In Dr.Opt, a parameter optimization task is called a project. Before starting a new project, user needs to prepare a project folder containing all necessary files. Here we will brief how it is done.

Folder Structure

The following diagram depicts the minimal structure of a project folder:

MyProject
├── config.json
└── mymodel.py
  • mymodel.py: A Python file for the model to be tuned

  • config.json: A JSON file describing the configuration of the project

Note that the names of both files are customizable.

mymodel.py

The Python file should contain the following function:

def run(params):
    ...

    return metric
  • The input params represents the hyper-parameter configuration for the model.

  • The output metric measures the performance, such as accuracy or latency, of the model.
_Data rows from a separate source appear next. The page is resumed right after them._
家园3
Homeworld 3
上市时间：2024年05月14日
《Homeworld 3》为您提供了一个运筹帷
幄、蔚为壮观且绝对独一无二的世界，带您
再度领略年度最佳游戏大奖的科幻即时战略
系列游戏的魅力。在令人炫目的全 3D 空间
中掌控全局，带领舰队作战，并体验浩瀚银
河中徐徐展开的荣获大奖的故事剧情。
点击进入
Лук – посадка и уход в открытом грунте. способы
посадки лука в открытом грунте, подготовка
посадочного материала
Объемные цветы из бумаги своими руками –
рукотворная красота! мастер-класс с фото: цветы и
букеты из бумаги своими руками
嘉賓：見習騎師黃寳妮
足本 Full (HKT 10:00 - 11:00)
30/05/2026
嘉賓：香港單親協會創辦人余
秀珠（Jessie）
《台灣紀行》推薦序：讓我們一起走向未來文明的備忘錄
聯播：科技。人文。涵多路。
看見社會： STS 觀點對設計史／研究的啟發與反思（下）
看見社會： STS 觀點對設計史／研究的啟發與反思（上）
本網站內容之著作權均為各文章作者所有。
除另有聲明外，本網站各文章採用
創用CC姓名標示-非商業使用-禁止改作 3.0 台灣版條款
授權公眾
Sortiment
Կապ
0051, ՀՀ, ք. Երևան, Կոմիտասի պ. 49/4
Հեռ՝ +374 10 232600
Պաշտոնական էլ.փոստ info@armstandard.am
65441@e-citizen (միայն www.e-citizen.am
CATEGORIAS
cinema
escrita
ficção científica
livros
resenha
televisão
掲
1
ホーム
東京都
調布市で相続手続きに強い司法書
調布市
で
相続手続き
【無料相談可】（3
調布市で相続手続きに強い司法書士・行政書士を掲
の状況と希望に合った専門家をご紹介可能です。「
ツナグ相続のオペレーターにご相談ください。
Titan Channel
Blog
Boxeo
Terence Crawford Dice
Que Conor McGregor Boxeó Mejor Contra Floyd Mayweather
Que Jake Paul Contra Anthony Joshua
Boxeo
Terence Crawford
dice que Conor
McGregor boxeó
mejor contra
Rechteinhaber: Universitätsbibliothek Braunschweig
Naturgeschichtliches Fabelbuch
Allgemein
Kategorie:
Here is an example how run should work:

>>> from mymodel import run
>>> params = {
...     "max_depth": 10,
...     "gamma": 0.25,
...     "alpha": 0.5,
...     "learning_rate": 0.001,
...     "subsample": 0.75,
...     "colsample": 0.75
... }
>>> run(params)
0.732

config.json

We consider an example config file:

{
    "config": {
        "experimentName": "titanic-xgboost",
        "maxExecDuration": "1h",
        "maxTrialNum": 10,
        "parentProject": "None",
        "model": "model",
        "updatePeriod": 60,
        "tuner": {
            "builtinTunerName": "TPE",
            "classArgs": {"optimize_mode": "maximize"}
        }
    },

    "params": {
        "booster": "gbtree",
        "verbosity": 0,
        "base_score": 0.5,
        "colsample_bylevel": 1,
        "n_estimators": 50,
        "objective": "binary:logistic",
        "max_depth": 5,
        "gamma": 0.2,
        "subsample": 0.8,
        "colsample-bytree": 0.8,
        "lambda": 1,
        "alpha": 0.25,
        "eta": 0.01,
        "min_child_weight": 1.0
    },

    "search_space": {
        "max_depth": {"_type": "randint", "_value": [1, 5]},
        "gamma": {"_type": "uniform", "_value": [0.1, 1.0]},
        "subsample": {"_type": "uniform", "_value": [0.1, 1.0]},
        "colsample_bytree": {"_type": "uniform", "_value": [0.1, 1.0]},
        "alpha": {"_type": "uniform", "_value": [0.1, 1.0]},
        "eta": {"_type": "uniform", "_value": [0.1, 1.0]}
    }
}

Three main sections should be included in the JSON file:

config

This section contains config options of the project, which includes:

experimentName (string)
  • Name of the project, which will be shown on the Dr.Opt webpage

maxTrialNum (number/integer)
  • The maximum number of trials of this project

maxExecDuration (number/integer)
  • The expected maximal execution time of the project in hour (default: 12 hrs)

  • If the experiment time exceeds the maxExecDuration, the project state will change to “finish” and inpcomplete suggestions will be discarded.

parentProject (string)
  • The parent project of the current one

  • (Coming in the future) The newly created project can inherent the properties of the parentProject

  • Just set to None for now

model (string)
  • The Python file of the model to be tuned (without file extension)

mode (string)
  • The optimization mode of the project. It can be max (default) or min.

updatePeriod (number/integer)
  • The update period of the webpage (in second)

tuner (object)
  • parameter search algorithm

  • See page Advisor for detail

params

This section consists of default hyper-parameter of the model. Its format should conincide with that of input of run (see section mymodel.py).

search_space

This section describes the search space. Please read page Search Space for detail.